How this fits on projects
This is central to §3.2 and §5.10 Phase 1. Also used in: P06-multicore-real-time-scheduler.md.
Definitions & key terms
- Sample rate -> samples per second
- Nyquist -> max frequency = sample_rate/2
- Phase accumulator -> advances waveform phase each sample
Mental model diagram (ASCII)
Oscillator -> Envelope -> Mixer -> Buffer -> DMA -> DAC/PWM
Minimal concrete example
phase += phase_inc; sample = sin_table[phase >> 24];
Key insights
- Audio is a real‑time deadline problem.
2.2 DMA Double Buffering for Audio
Fundamentals
DMA double buffering alternates between two buffers: while DMA plays one buffer, the CPU fills the other. This ensures continuous audio output.
Deep Dive into the concept
A double buffer is a producer/consumer pipeline. DMA consumes samples at a fixed rate; the audio renderer produces samples in blocks. If the renderer is late, the DMA reads stale or uninitialized samples, causing pops. You must set buffer size (e.g., 256 samples) and the number of channels. Smaller buffers reduce latency but increase CPU load. Larger buffers reduce CPU load but increase latency. On RP2040, DMA pacing uses a DREQ tied to PWM or PIO.
How this fits on projects
This underpins §4.2 and §5.10 Phase 2.
Definitions & key terms
- Double buffer -> two alternating audio buffers
- Underrun -> DMA reads data before it is ready
Mental model diagram (ASCII)
Buffer A (DMA) Buffer B (render)
Buffer B (DMA) Buffer A (render)
Key insights
- Buffer size is a tradeoff between latency and safety.
2.3 Multicore Scheduling and Audio Priority
Fundamentals
Two cores allow you to isolate time‑critical audio rendering from UI/IO tasks. Core 0 can handle USB/MIDI/UI, while core 1 renders audio buffers.
Deep Dive into the concept
If you mix control logic and audio on one core, a slow UI task can starve audio rendering. With two cores, you pin audio rendering to one core and lock it to a timer interrupt or a DMA completion interrupt. Communication happens through lock-free queues or spinlocks. The key is to ensure that parameter changes (like note on/off) are passed to the audio core at safe boundaries (e.g., buffer boundaries) to avoid clicks.
How this fits on projects
This is used in §4.1 and §5.10 Phase 3. Also used in: P06-multicore-real-time-scheduler.md.
Key insights
- Real‑time audio should never share a core with unpredictable tasks.
3. Project Specification
3.1 What You Will Build
A dual‑core audio synthesizer that outputs audio via PWM or I2S DAC, with multiple oscillators, envelopes, and optional MIDI input.

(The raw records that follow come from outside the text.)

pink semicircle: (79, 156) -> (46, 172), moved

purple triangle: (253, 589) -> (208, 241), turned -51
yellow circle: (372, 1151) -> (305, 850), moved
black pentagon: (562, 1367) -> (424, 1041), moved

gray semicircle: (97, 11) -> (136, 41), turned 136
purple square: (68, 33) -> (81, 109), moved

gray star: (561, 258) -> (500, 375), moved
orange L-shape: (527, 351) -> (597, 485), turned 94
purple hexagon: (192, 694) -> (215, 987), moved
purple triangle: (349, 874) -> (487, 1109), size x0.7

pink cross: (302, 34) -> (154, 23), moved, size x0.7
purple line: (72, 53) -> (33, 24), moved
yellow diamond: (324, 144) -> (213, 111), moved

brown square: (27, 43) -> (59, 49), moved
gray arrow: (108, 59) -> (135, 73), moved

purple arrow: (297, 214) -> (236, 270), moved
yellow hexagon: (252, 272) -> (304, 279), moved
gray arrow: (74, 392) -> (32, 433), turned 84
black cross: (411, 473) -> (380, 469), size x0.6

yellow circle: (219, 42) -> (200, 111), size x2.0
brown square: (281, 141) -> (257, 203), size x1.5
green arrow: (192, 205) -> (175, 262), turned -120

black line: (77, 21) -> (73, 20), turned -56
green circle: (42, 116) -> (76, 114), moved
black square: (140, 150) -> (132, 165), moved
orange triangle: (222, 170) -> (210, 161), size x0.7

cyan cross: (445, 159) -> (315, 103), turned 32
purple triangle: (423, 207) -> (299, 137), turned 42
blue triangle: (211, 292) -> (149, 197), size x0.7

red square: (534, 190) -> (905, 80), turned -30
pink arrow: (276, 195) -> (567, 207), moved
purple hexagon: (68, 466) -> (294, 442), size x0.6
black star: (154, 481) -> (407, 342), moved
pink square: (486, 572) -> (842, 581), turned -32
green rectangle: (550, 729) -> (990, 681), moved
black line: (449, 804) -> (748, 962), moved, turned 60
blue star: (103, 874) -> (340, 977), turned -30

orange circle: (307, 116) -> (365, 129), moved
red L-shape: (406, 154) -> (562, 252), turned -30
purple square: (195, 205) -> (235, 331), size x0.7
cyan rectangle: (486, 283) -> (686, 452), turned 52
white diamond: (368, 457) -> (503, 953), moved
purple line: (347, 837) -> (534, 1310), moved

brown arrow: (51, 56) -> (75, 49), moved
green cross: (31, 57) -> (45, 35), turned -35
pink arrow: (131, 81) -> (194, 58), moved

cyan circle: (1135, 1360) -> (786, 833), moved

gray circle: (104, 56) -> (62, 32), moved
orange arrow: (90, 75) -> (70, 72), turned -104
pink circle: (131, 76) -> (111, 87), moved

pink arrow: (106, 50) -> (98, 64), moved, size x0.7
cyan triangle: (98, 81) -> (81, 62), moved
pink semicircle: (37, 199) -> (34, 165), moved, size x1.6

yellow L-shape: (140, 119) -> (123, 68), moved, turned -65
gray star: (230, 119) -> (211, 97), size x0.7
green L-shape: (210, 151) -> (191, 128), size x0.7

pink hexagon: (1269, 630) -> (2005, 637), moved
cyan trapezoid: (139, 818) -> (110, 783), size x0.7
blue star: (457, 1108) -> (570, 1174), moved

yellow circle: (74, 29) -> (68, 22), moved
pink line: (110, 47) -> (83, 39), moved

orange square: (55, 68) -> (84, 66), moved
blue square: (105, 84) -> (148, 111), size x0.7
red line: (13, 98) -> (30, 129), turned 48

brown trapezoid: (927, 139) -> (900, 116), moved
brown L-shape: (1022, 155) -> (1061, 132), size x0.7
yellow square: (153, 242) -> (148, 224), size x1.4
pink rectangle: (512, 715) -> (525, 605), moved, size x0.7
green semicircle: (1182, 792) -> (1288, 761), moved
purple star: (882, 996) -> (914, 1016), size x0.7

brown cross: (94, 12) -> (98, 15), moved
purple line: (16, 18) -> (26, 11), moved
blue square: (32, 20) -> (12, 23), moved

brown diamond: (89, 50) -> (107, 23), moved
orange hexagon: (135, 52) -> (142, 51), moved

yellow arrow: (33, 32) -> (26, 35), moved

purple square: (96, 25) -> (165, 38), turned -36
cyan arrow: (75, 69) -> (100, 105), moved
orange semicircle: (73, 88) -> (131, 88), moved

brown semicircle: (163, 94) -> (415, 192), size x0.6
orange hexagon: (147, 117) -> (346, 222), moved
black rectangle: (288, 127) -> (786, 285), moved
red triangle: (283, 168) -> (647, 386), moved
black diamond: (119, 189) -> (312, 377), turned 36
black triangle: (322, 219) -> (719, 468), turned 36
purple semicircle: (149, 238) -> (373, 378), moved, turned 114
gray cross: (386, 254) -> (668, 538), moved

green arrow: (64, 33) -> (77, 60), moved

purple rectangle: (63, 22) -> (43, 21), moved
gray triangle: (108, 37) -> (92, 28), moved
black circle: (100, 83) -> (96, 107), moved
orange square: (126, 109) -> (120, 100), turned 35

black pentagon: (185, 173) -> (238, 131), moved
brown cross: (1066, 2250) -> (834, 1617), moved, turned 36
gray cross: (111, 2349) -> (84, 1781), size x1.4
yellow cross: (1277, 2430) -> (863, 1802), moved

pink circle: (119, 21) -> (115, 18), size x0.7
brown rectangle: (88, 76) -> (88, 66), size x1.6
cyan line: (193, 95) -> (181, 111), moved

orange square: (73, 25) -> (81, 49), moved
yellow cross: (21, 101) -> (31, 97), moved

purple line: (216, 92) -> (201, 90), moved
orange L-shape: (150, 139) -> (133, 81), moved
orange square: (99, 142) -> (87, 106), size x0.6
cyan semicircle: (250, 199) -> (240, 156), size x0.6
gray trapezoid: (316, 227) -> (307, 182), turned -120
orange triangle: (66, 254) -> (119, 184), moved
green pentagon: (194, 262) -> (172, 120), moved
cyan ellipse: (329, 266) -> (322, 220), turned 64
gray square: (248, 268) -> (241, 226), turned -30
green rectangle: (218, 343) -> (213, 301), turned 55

3.2 Functional Requirements
- Generate at least 4 voices of polyphonic audio.
- DMA streaming with double buffering.
- Core 1 renders audio; core 0 handles UI/MIDI.
- Detect and log buffer underruns.
3.3 Non-Functional Requirements
- Performance: stable 48 kHz audio for 10 minutes.
- Reliability: no clicks under normal load.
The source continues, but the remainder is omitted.